In Living Memory: a people’s history of post-war Lewisham

Goldsmiths is the delivery partner for ‘In Living Memory’, a Lewisham Borough of Culture 2022 heritage initiative.

Primary page content

In Living Memory celebrates Lewisham’s diversity and heritage for London Borough of Culture 2022. It empowers Lewisham’s communities to tell their own stories, presenting them through traditional means as well as artistic and cultural activities and events.  

A series of community-led projects were selected from around 70 expressions of interest. They have been supported to undertake primary research into their chosen topic, gathering the memories of local people and developing them into striking cultural activities that unfolded across 2022. 

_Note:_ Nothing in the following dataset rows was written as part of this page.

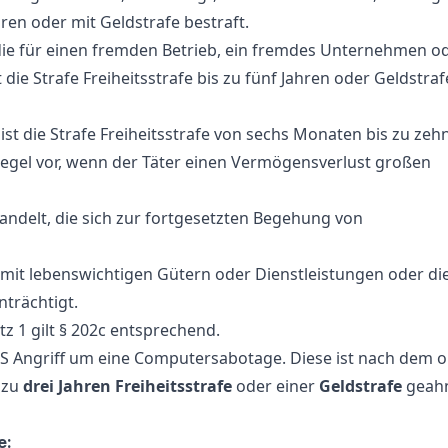
hren oder mit Geldstrafe bestraft.
 die für einen fremden Betrieb, ein fremdes Unternehmen o
die Strafe Freiheitsstrafe bis zu fünf Jahren oder Geldstraf
ist die Strafe Freiheitsstrafe von sechs Monaten bis zu zeh
r Regel vor, wenn der Täter einen Vermögensverlust großen
andelt, die sich zur fortgesetzten Begehung von
 mit lebenswichtigen Gütern oder Dienstleistungen oder di
trächtigt.
tz 1 gilt § 202c entsprechend.
oS Angriff um eine Computersabotage. Diese ist nach dem 
 zu
drei Jahren Freiheitsstrafe
oder einer
Geldstrafe
geah
e: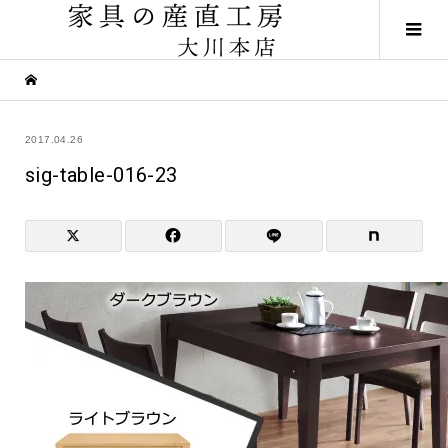
2017.04.26
sig-table-016-23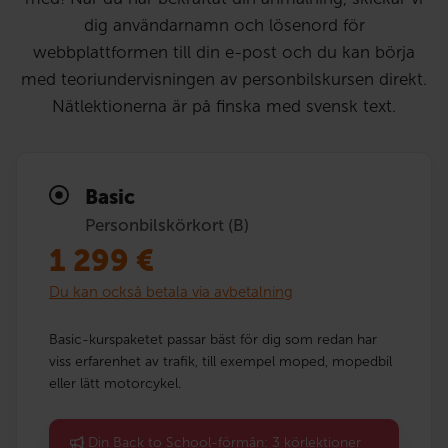
dig användarnamn och lösenord för
webbplattformen till din e-post och du kan börja
med teoriundervisningen av personbilskursen direkt.
Nätlektionerna är på finska med svensk text.
Basic
Personbilskörkort (B)
1 299
€
Du kan också betala via avbetalning
Basic-kurspaketet passar bäst för dig som redan har
viss erfarenhet av trafik, till exempel moped, mopedbil
eller lätt motorcykel.
Din Back to School-förmån: 3 körlektioner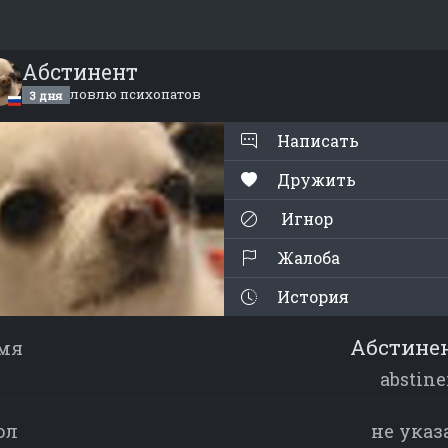
Абстинент
ловлю психопатов
3 дня
Написать
Дружить
Игнор
Жалоба
История
Абстине
мя
abstine
ол
не указ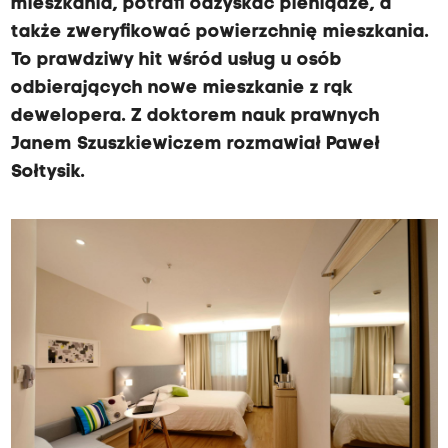
mieszkania, potrafi odzyskać pieniądze, a
także zweryfikować powierzchnię mieszkania.
To prawdziwy hit wśród usług u osób
odbierających nowe mieszkanie z rąk
dewelopera. Z doktorem nauk prawnych
Janem Szuszkiewiczem rozmawiał Paweł
Sołtysik.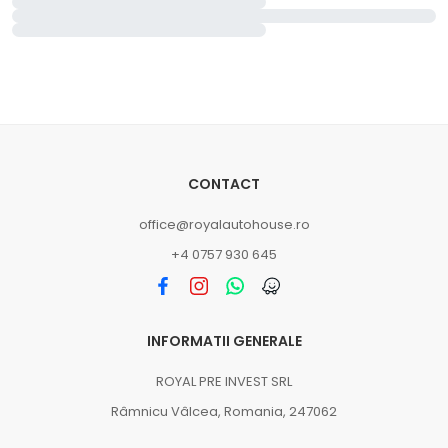
CONTACT
office@royalautohouse.ro
+4 0757 930 645
INFORMATII GENERALE
ROYAL PRE INVEST SRL
Râmnicu Vâlcea, Romania, 247062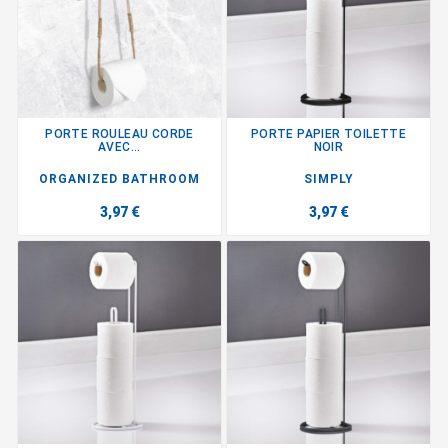
PORTE ROULEAU CORDE
PORTE PAPIER TOILETTE
AVEC...
NOIR
ORGANIZED BATHROOM
SIMPLY
3,97 €
3,97 €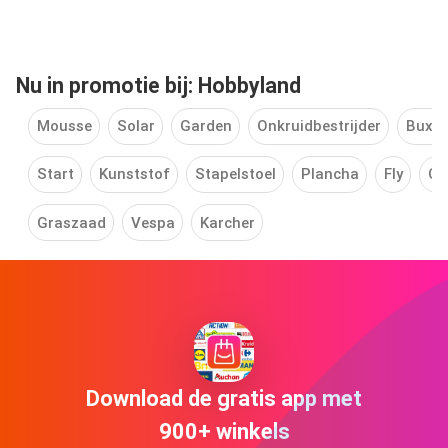
Nu in promotie bij: Hobbyland
Mousse
Solar
Garden
Onkruidbestrijder
Buxu
Start
Kunststof
Stapelstoel
Plancha
Fly
Co
Graszaad
Vespa
Karcher
Download de gratis app met
900+ winkels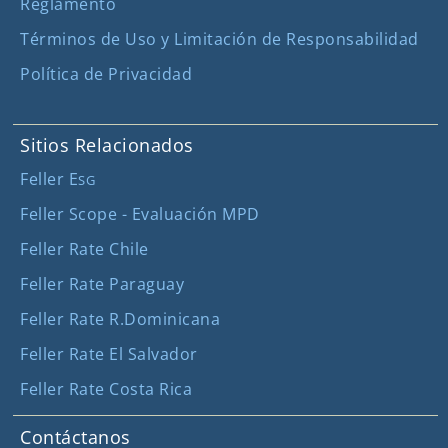
Reglamento
Términos de Uso y Limitación de Responsabilidad
Política de Privacidad
Sitios Relacionados
Feller E
SG
Feller Scope - Evaluación MPD
Feller Rate Chile
Feller Rate Paraguay
Feller Rate R.Dominicana
Feller Rate El Salvador
Feller Rate Costa Rica
Contáctanos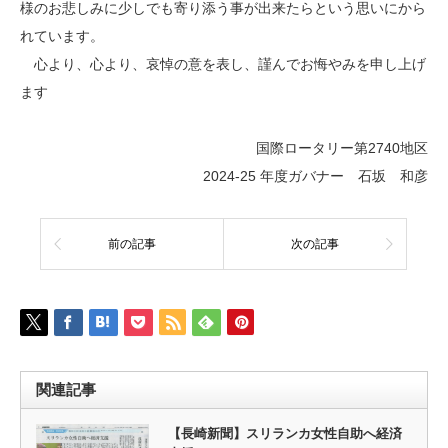
様のお悲しみに少しでも寄り添う事が出来たらという思いにから
れています。
心より、心より、哀悼の意を表し、謹んでお悔やみを申し上げ
ます
国際ロータリー第2740地区
2024-25 年度ガバナー 石坂 和彦
前の記事
次の記事
関連記事
【長崎新聞】スリランカ女性自助へ経済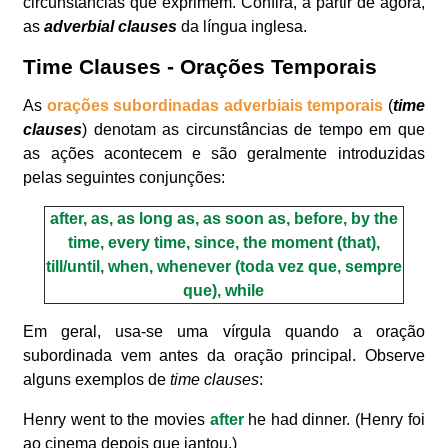
circunstâncias que exprimem. Confira, a partir de agora,
as
adverbial clauses
da língua inglesa.
Time Clauses - Orações Temporais
As
orações subordinadas adverbiais temporais
(
time
clauses
) denotam as circunstâncias de tempo em que
as ações acontecem e são geralmente introduzidas
pelas seguintes conjunções:
after, as, as long as, as soon as, before, by the
time, every time, since, the moment (that),
till/until, when, whenever (toda vez que, sempre
que), while
Em geral, usa-se uma vírgula quando a oração
subordinada vem antes da oração principal. Observe
alguns exemplos de
time clauses
:
Henry went to the movies
after
he had dinner. (Henry foi
ao cinema depois que jantou.)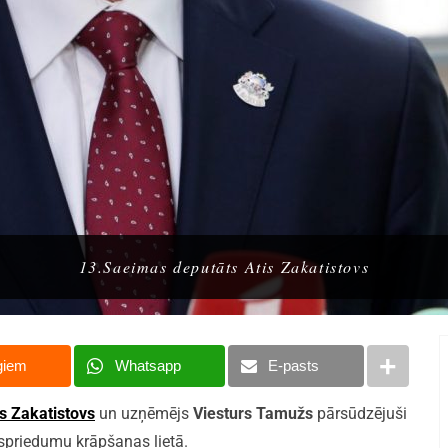
13.Saeimas deputāts Atis Zakatistovs
giem
Whatsapp
E-pasts
is Zakatistovs
un uzņēmējs
Viesturs Tamužs
pārsūdzējuši
spriedumu krāpšanas lietā.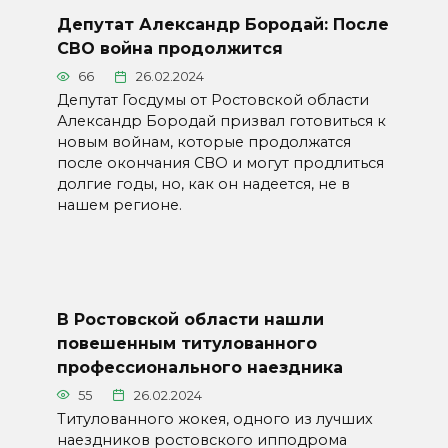
Депутат Александр Бородай: После
СВО война продолжится
66
26.02.2024
Депутат Госдумы от Ростовской области
Александр Бородай призвал готовиться к
новым войнам, которые продолжатся
после окончания СВО и могут продлиться
долгие годы, но, как он надеется, не в
нашем регионе.
В Ростовской области нашли
повешенным титулованного
профессионального наездника
55
26.02.2024
Титулованного жокея, одного из лучших
наездников ростовского ипподрома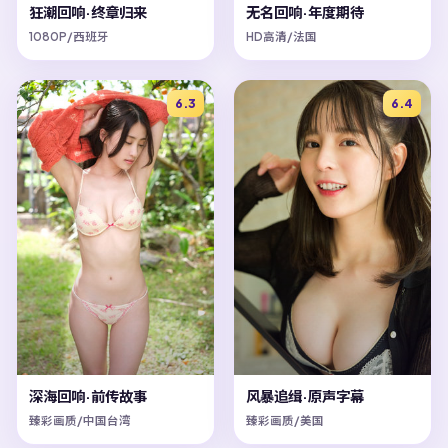
狂潮回响·终章归来
无名回响·年度期待
1080P/西班牙
HD高清/法国
6.3
6.4
深海回响·前传故事
风暴追缉·原声字幕
臻彩画质/中国台湾
臻彩画质/美国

The community-led projects received training, academic advice, access to Goldsmiths campus and library, support from our talented students and guidance to help them realise their creative ambitions. 

Alongside the community-led projects, Goldsmiths is working with a range of academic, heritage and community stakeholders to develop plans for a new digital archive and online museum. 

The programme launched in late February 2022 with a prologue event responding to the opening chapter of Booker Prize longlisted novel, Light Perpetual, by award-wining author, Francis Spufford, describing a 1944 V2 rocket attack that destroyed shops on New Cross Road. 

Find out about how the projects have transformed our understanding of Lewisham’s post-war history, below. 

Projects

Pioneers and protests by IRIE! dance theatre

Based at the historic Moonshot Centre, this project is inspired by the powerful legacy of the 1981 Black People’s Day of Action. It will work with young people and the wider community to gather and share memories and archive material, inspiring a series of creative activities including dance, film and public art.

Lewisham underwater: Remembering Lewisham’s 1968 floods by Quaggy Waterways Action Group (QWAG) and Lewisham Council

On 15 September 1968, following days of torrential rain, much of Lewisham found itself under water. This project will gather the memories of local people who were affected, connecting an event over 50 years ago with the current climate emergency. Proposed cultural activities include street art, family-friendly fun on Lewisham’s rivers, and even a new ‘Flood beer’.

Tomorrow is built today: Lewisham Black-led community self-build by Tim Oshodi

The untold story of Lewisham’s pioneering black-led self-build movement will be told through the memories of those who overcame institutional barriers and racist arson attacks to create award winning eco-homes on Nubia Way in Downham. Creative interpretations of compelling audio-visual documentation will engage a new generation alongside self-build demonstrations and virtual tours.

Where to, now that the sequins have gone? by Paul Green

This project will uncover the histories of Lewisham’s lost gay venues that thrived from the 1970s – 90s by gathering the memories and stories of the people who created informal communities responding to social and political challenges, and the AIDS crisis. It will explore different generations’ perceptions around gentrification and the loss of these physical queer spaces, as well as how the internet has allowed the LGBTQ+ community to find peer support in a digitally connected world.

A Caribbean couturier in Lewisham by Joy Prime

Part of the Windrush Generation, Joy’s mother travelled to London in 1963 to begin a new life in Lewisham. Although she was an accomplished fashion designer and tailor, her skills were not recognised in the UK and she was forced to find work as a seamstress in Lewisham’s garment factories. Inspired by Joy’s story, this project will explore the forgotten textile legacies of the women of the Windrush Generation through design collaborations.

In/Visible Labour by Anila Ladwa and Maternity Voices Partnership

Birthing Lewisham will be a programme of audio-visual works that bring together the radical and resilient experiences of collective family making by diverse communities, midwives, care-workers and through family generations and their support networks. Created by families from across the borough, the programme will highlight the social and emotional labour through post war history that has contributed to Lewisham’s community cultural activism to date.